A simple, modern, open-source helpdesk system. Receive support emails, manage tickets, and respond to customers — all from one dashboard.
Zip Station runs as a set of Docker containers:
| Container | What It Does |
|---|---|
| Service | The API that powers everything |
| Worker | Background jobs — checks for new emails, sends reports, monitors alerts |
| SPA | The web dashboard you use in your browser |
| MongoDB | The database (included, or bring your own) |
- Docker and Docker Compose installed
- A Firebase project (free tier is fine) — used for user login
- An email account for receiving support emails (any provider works — MXRoute, Gmail, etc.)
git clone https://github.com/your-org/zip-station.git
cd zip-stationcp .env.example .envOpen .env in any text editor and fill in your values. See the Configuration Guide for details on each setting.

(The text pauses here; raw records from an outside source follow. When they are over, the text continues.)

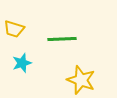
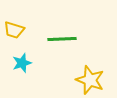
yellow trapezoid: moved 1 px down
yellow star: moved 9 px right
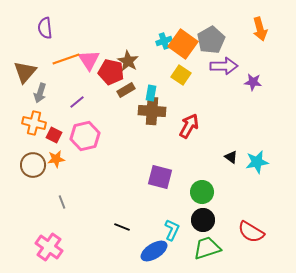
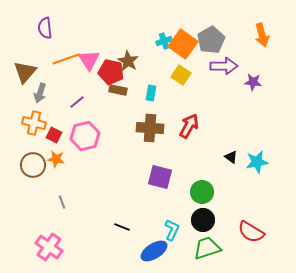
orange arrow: moved 2 px right, 6 px down
brown rectangle: moved 8 px left; rotated 42 degrees clockwise
brown cross: moved 2 px left, 17 px down
orange star: rotated 18 degrees clockwise
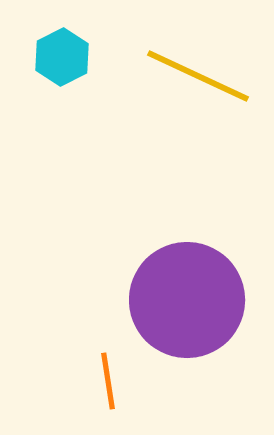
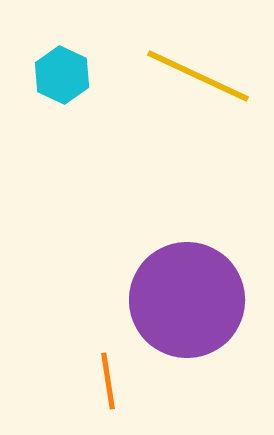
cyan hexagon: moved 18 px down; rotated 8 degrees counterclockwise
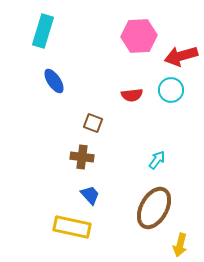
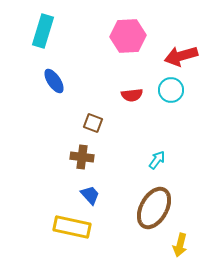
pink hexagon: moved 11 px left
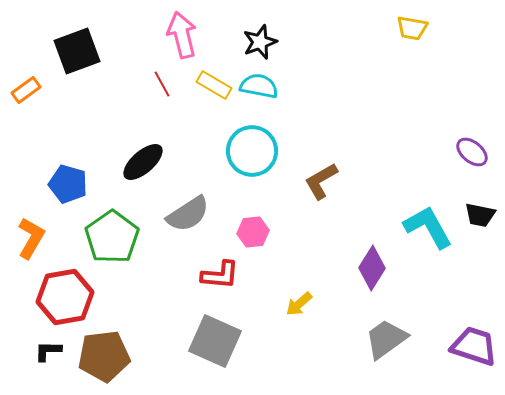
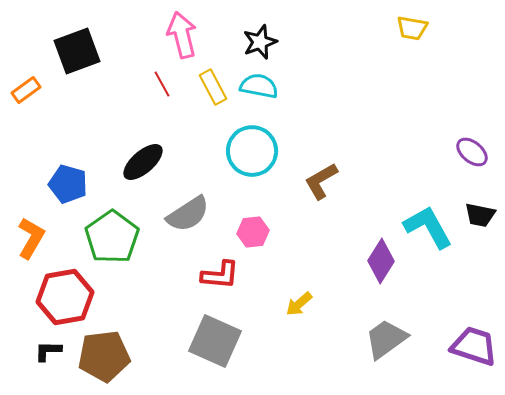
yellow rectangle: moved 1 px left, 2 px down; rotated 32 degrees clockwise
purple diamond: moved 9 px right, 7 px up
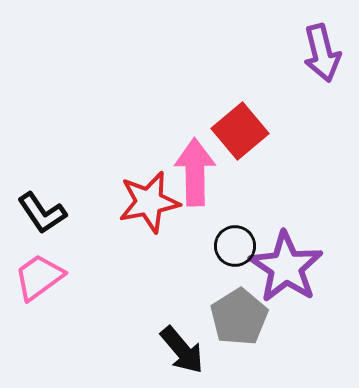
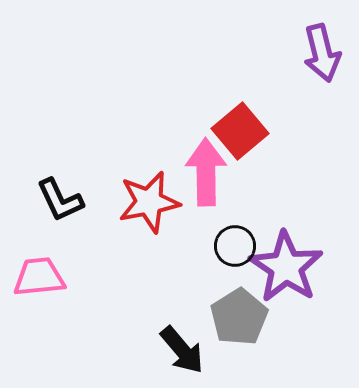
pink arrow: moved 11 px right
black L-shape: moved 18 px right, 13 px up; rotated 9 degrees clockwise
pink trapezoid: rotated 30 degrees clockwise
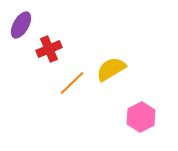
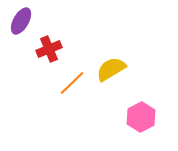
purple ellipse: moved 4 px up
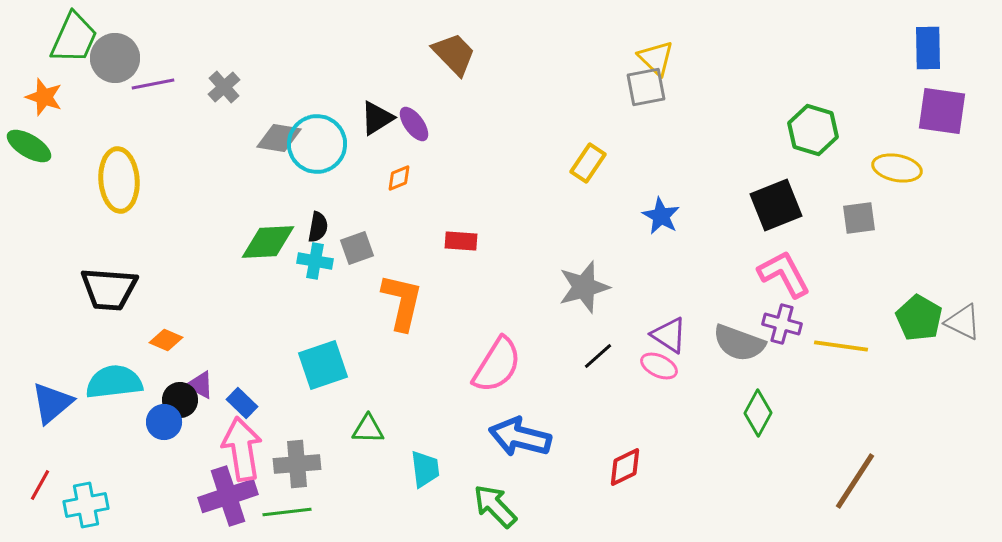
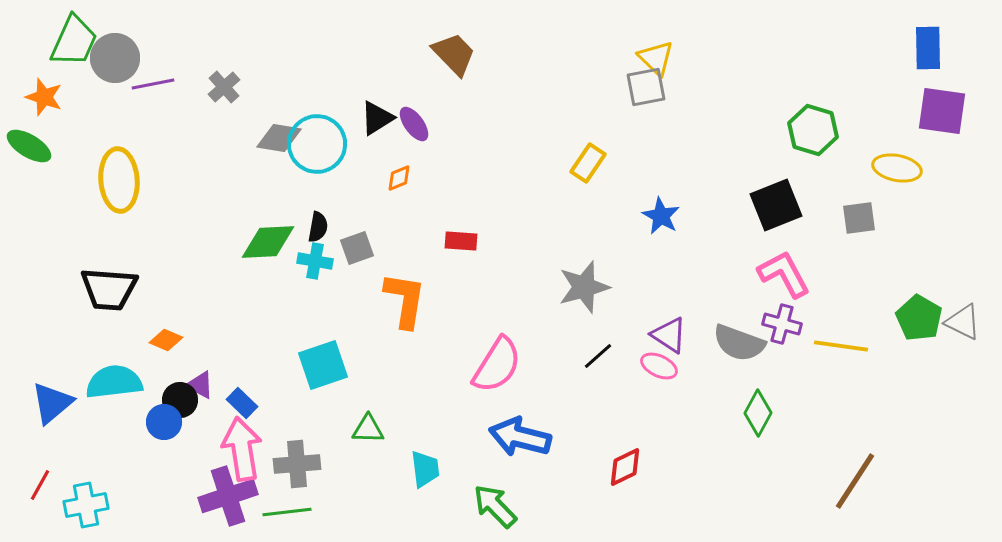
green trapezoid at (74, 38): moved 3 px down
orange L-shape at (402, 302): moved 3 px right, 2 px up; rotated 4 degrees counterclockwise
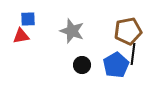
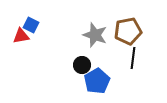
blue square: moved 3 px right, 6 px down; rotated 28 degrees clockwise
gray star: moved 23 px right, 4 px down
black line: moved 4 px down
blue pentagon: moved 19 px left, 16 px down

docker compose up -dThat's it! Open your browser to http://localhost:3000 and create your account.
The dashboard will walk you through a setup wizard:
- Create your company
- Create a project (e.g., "Softgoods Support")
- Connect your support email (the wizard will test the connection for you)
- Start receiving tickets!
- Configuration Guide — All the settings explained
- Email Setup Guide — How to connect your email provider
- Domain & DNS Guide — Point your domain to Zip Station
- Storage Setup Guide — Connect Backblaze or S3 for file attachments
- Advanced Deployment — Scaling, external databases, reverse proxies
- Updating — How to update to the latest version
Customer sends email
↓
Zip Station checks your inbox every 2 minutes
↓
New emails appear in the Intake staging area
↓
You approve them → they become tickets
↓
You reply from the dashboard → customer gets your response via email
You can also set up rules to auto-approve emails from known senders, auto-deny spam, and more.
- RAM: 1 GB minimum, 2 GB recommended
- Disk: 1 GB for the app, plus space for your database
- CPU: Any modern CPU. Runs fine on a Raspberry Pi 4.
- OS: Anything that runs Docker — Linux, macOS, Windows, Unraid, Synology, etc.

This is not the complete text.